**TASK TO COMPLETE**
In the listing below, find the line holding "Open Beta hôm nay" and the line holding "Mu Thiên Long". Write out those two lines and all lines between, exactly, and nothing more.

**DATASET**
━━━━━━━━━━━━━━━━━━━━━━━━━━━━━━
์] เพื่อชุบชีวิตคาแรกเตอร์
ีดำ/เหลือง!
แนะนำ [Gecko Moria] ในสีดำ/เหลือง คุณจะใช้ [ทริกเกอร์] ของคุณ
━━━━━━━━━━━━━━━━━━━━━━━━━━━━━━
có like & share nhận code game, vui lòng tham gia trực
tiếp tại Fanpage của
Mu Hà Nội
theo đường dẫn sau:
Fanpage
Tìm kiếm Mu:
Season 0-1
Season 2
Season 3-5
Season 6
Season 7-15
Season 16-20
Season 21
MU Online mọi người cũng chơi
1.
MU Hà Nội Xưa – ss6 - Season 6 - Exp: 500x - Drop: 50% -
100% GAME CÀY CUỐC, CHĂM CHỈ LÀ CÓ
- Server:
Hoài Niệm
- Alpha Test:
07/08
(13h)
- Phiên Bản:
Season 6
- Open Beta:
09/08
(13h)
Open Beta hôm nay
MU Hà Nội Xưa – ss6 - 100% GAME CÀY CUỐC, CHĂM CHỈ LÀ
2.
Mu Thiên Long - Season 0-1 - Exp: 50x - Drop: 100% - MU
━━━━━━━━━━━━━━━━━━━━━━━━━━━━━━
**PROBLEM SOLUTION**
Open Beta hôm nay
MU Hà Nội Xưa – ss6 - 100% GAME CÀY CUỐC, CHĂM CHỈ LÀ
2.
Mu Thiên Long - Season 0-1 - Exp: 50x - Drop: 100% - MU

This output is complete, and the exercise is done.